Mego Corp is the newest Toy Company to reveal its all-new product database, powered by hobbyDB. While they are best remembered for their wide line of popular figures from movies and TV, the company’s history goes back much further. The Mego Database will include all of that history and more.
Mego was founded in 1954 by D. David and Madeline Abrams as an importer of inexpensive dime-store toys. In 1971, a shift in economics and changing tastes with kids meant it was time to refocus the company.
Marty Abrams, their son, suggested that a line of inexpensive action figures would be a big hit. Many of them shared the same body molds to keep costs down, and all had separate, removable outfits. The figures were 8 inches tall, smaller than some other popular brands, but perfectly sized so accessories like vehicles and playsets weren’t too big or expensive.
Mego managed to get licenses for DC’s Super-Friends, which turned into an instant hit. A subsequent deal with Marvel Comics then meant kids could play with compatible characters from incompatible worlds.

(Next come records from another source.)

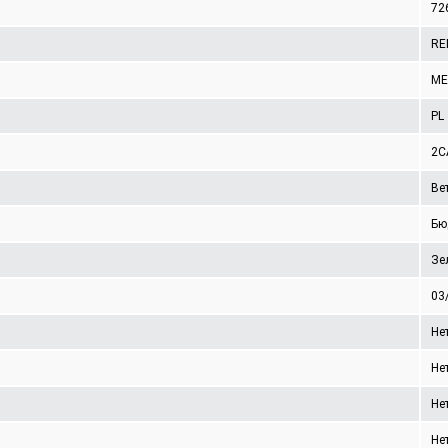
72
RE
ME
PL
2C
Ве
Бю
Зе
03
Не
Не
Не
Не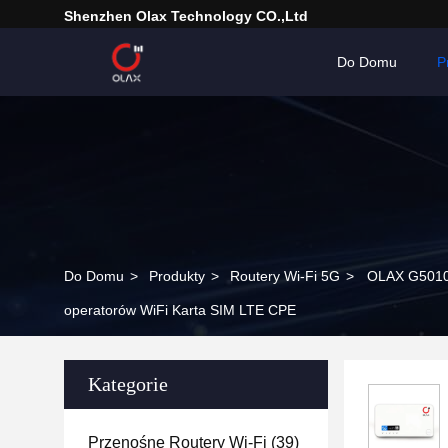
Shenzhen Olax Technology CO.,Ltd
Do Domu
P
Do Domu
>
Produkty
>
Routery Wi-Fi 5G
>
OLAX G5010 
operatorów WiFi Karta SIM LTE CPE
Kategorie
Przenośne Routery Wi-Fi
(39)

The rapid success of those first figures meant Mego would lead to the company in securing deals for characters from Star Trek, Wizard of Oz, and Planet of the Apes. In fact, the Planet of the Apes characters were trailblazers, some of the very first movie tie-in merchandising of their kind.
Mego also dabbled in 1/64 diecast cars! Their Jet Wheels cars came packaged with connectable, stackable garages.

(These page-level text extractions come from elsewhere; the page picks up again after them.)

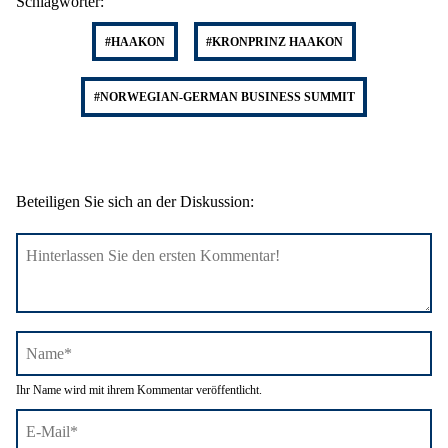
Schlagwörter:
#HAAKON
#KRONPRINZ HAAKON
#NORWEGIAN-GERMAN BUSINESS SUMMIT
Beteiligen Sie sich an der Diskussion:
Name*
Ihr Name wird mit ihrem Kommentar veröffentlicht.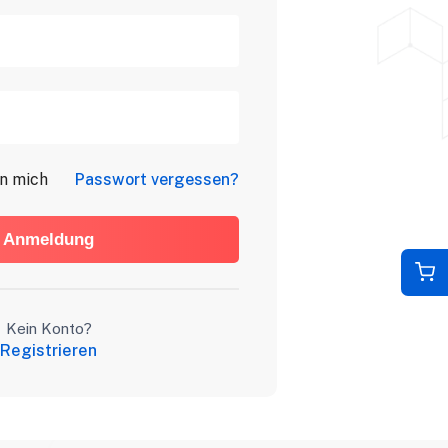
an mich
Passwort vergessen?
Anmeldung
Kein Konto?
Registrieren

Among their next big hits were smaller figures, the Micronauts. They were much smaller than any other toy of their kind, and their futuristic designs fit in with kids’ interest in space travel and science fiction.

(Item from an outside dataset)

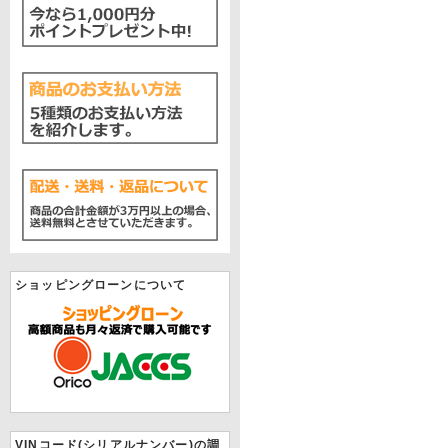
ショッピングローンについて
VINコード(シリアルナンバー)の調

Action Jackson was Mego’s response to GI Joe, and competed with the long-running soldier on a less military field. Additional licenses in the late ‘70s included CHiPs, Dukes of Hazzard, and The Greatest America Hero. Only when collectors and kids gravitated towards Kenner’s new (and smaller) Star Wars toys did Mego stop production in the early 1980s.
Even though the company was gone, the memories of Mego stayed strong, and kids of the ‘70s grew into collectors of the ‘90s and 2000s. In 2018, Mego re-introduced a line of characters including many old favorites, as well as some shows from that era that they didn’t do the first time around. Some newer classics like Cheers and Married With Children are in the mix now as well.Once completed, the Mego Database will be a great resource for collectors, as it combines accurate, complete information from the actual company with the cross-reference abilities of the hobbyDB database. It will also feature price guide information and give Mego collectors the ability to manage and showcase their collections as well as a wishlist. Interested in getting involved? Just email us here.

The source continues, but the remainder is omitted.